Give the entries again exactly; drop the pictures.

*Extracted data*:
- - - - -
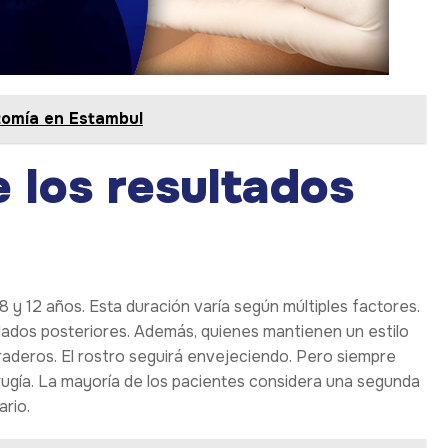
tomía en Estambul
e los resultados
 y 12 años. Esta duración varía según múltiples factores.
cuidados posteriores. Además, quienes mantienen un estilo
raderos. El rostro seguirá envejeciendo. Pero siempre
irugía. La mayoría de los pacientes considera una segunda
rio.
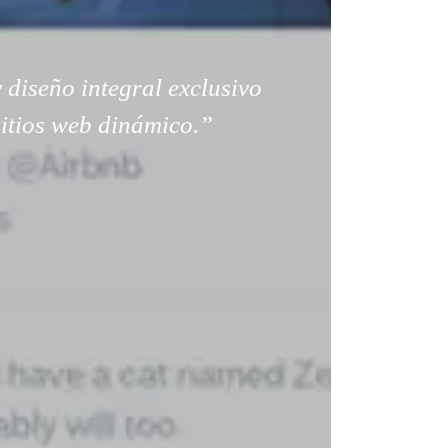
 diseño integral exclusivo
sitios web dinámico.”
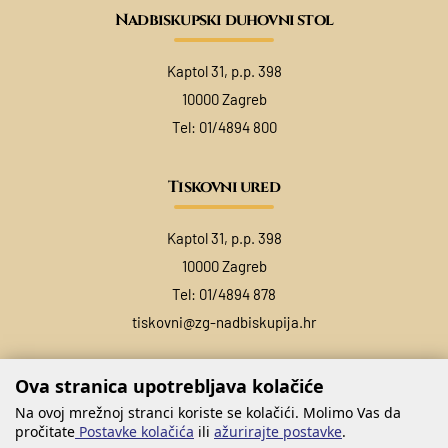
Nadbiskupski duhovni stol
Kaptol 31, p.p. 398
10000 Zagreb
Tel:
01/4894 800
Tiskovni ured
Kaptol 31, p.p. 398
10000 Zagreb
Tel:
01/4894 878
tiskovni@zg-nadbiskupija.hr
Ova stranica upotrebljava kolačiće
Na ovoj mrežnoj stranci koriste se kolačići. Molimo Vas da
pročitate
Postavke kolačića
ili
ažurirajte postavke
.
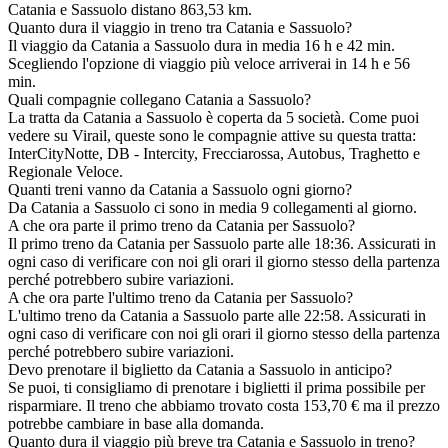
Catania e Sassuolo distano 863,53 km.
Quanto dura il viaggio in treno tra Catania e Sassuolo?
Il viaggio da Catania a Sassuolo dura in media 16 h e 42 min.
Scegliendo l'opzione di viaggio più veloce arriverai in 14 h e 56
min.
Quali compagnie collegano Catania a Sassuolo?
La tratta da Catania a Sassuolo è coperta da 5 società. Come puoi
vedere su Virail, queste sono le compagnie attive su questa tratta:
InterCityNotte, DB - Intercity, Frecciarossa, Autobus, Traghetto e
Regionale Veloce.
Quanti treni vanno da Catania a Sassuolo ogni giorno?
Da Catania a Sassuolo ci sono in media 9 collegamenti al giorno.
A che ora parte il primo treno da Catania per Sassuolo?
Il primo treno da Catania per Sassuolo parte alle 18:36. Assicurati in
ogni caso di verificare con noi gli orari il giorno stesso della partenza
perché potrebbero subire variazioni.
A che ora parte l'ultimo treno da Catania per Sassuolo?
L'ultimo treno da Catania a Sassuolo parte alle 22:58. Assicurati in
ogni caso di verificare con noi gli orari il giorno stesso della partenza
perché potrebbero subire variazioni.
Devo prenotare il biglietto da Catania a Sassuolo in anticipo?
Se puoi, ti consigliamo di prenotare i biglietti il prima possibile per
risparmiare. Il treno che abbiamo trovato costa 153,70 € ma il prezzo
potrebbe cambiare in base alla domanda.
Quanto dura il viaggio più breve tra Catania e Sassuolo in treno?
- - - - -
*Output*:
tomía en Estambul
e los resultados
 y 12 años. Esta duración varía según múltiples factores.
cuidados posteriores. Además, quienes mantienen un estilo
raderos. El rostro seguirá envejeciendo. Pero siempre
irugía. La mayoría de los pacientes considera una segunda
rio.
 diseño integral exclusivo
sitios web dinámico.”
Nadbiskupski duhovni stol
Kaptol 31, p.p. 398
10000 Zagreb
Tel:
01/4894 800
Tiskovni ured
Kaptol 31, p.p. 398
10000 Zagreb
Tel:
01/4894 878
tiskovni@zg-nadbiskupija.hr
Ova stranica upotrebljava kolačiće
Na ovoj mrežnoj stranci koriste se kolačići. Molimo Vas da
pročitate
Postavke kolačića
ili
ažurirajte postavke
.
Catania e Sassuolo distano 863,53 km.
Quanto dura il viaggio in treno tra Catania e Sassuolo?
Il viaggio da Catania a Sassuolo dura in media 16 h e 42 min.
Scegliendo l'opzione di viaggio più veloce arriverai in 14 h e 56
min.
Quali compagnie collegano Catania a Sassuolo?
La tratta da Catania a Sassuolo è coperta da 5 società. Come puoi
vedere su Virail, queste sono le compagnie attive su questa tratta:
InterCityNotte, DB - Intercity, Frecciarossa, Autobus, Traghetto e
Regionale Veloce.
Quanti treni vanno da Catania a Sassuolo ogni giorno?
Da Catania a Sassuolo ci sono in media 9 collegamenti al giorno.
A che ora parte il primo treno da Catania per Sassuolo?
Il primo treno da Catania per Sassuolo parte alle 18:36. Assicurati in
ogni caso di verificare con noi gli orari il giorno stesso della partenza
perché potrebbero subire variazioni.
A che ora parte l'ultimo treno da Catania per Sassuolo?
L'ultimo treno da Catania a Sassuolo parte alle 22:58. Assicurati in
ogni caso di verificare con noi gli orari il giorno stesso della partenza
perché potrebbero subire variazioni.
Devo prenotare il biglietto da Catania a Sassuolo in anticipo?
Se puoi, ti consigliamo di prenotare i biglietti il prima possibile per
risparmiare. Il treno che abbiamo trovato costa 153,70 € ma il prezzo
potrebbe cambiare in base alla domanda.
Quanto dura il viaggio più breve tra Catania e Sassuolo in treno?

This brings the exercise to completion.